• **PROMPT**:
All pictures are to be excluded when the data below is output verbatim.

• **RECORDS SHOWN**:
BEGIN

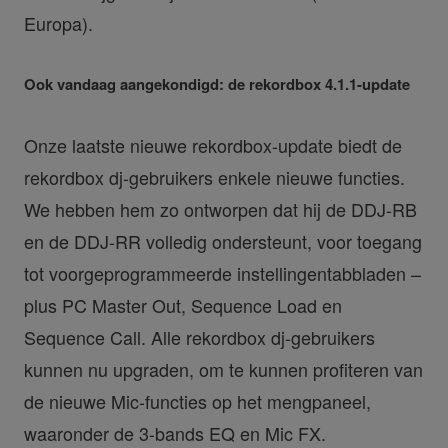
Europa).
Ook vandaag aangekondigd: de rekordbox 4.1.1-update
Onze laatste nieuwe rekordbox-update biedt de
rekordbox dj-gebruikers enkele nieuwe functies.
We hebben hem zo ontworpen dat hij de DDJ-RB
en de DDJ-RR volledig ondersteunt, voor toegang
tot voorgeprogrammeerde instellingentabbladen –
plus PC Master Out, Sequence Load en
Sequence Call. Alle rekordbox dj-gebruikers
kunnen nu upgraden, om te kunnen profiteren van
de nieuwe Mic-functies op het mengpaneel,
waaronder de 3-bands EQ en Mic FX.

END

• **RESPONSE TO THIS EXERCISE**:
Europa).
Ook vandaag aangekondigd: de rekordbox 4.1.1-update
Onze laatste nieuwe rekordbox-update biedt de
rekordbox dj-gebruikers enkele nieuwe functies.
We hebben hem zo ontworpen dat hij de DDJ-RB
en de DDJ-RR volledig ondersteunt, voor toegang
tot voorgeprogrammeerde instellingentabbladen –
plus PC Master Out, Sequence Load en
Sequence Call. Alle rekordbox dj-gebruikers
kunnen nu upgraden, om te kunnen profiteren van
de nieuwe Mic-functies op het mengpaneel,
waaronder de 3-bands EQ en Mic FX.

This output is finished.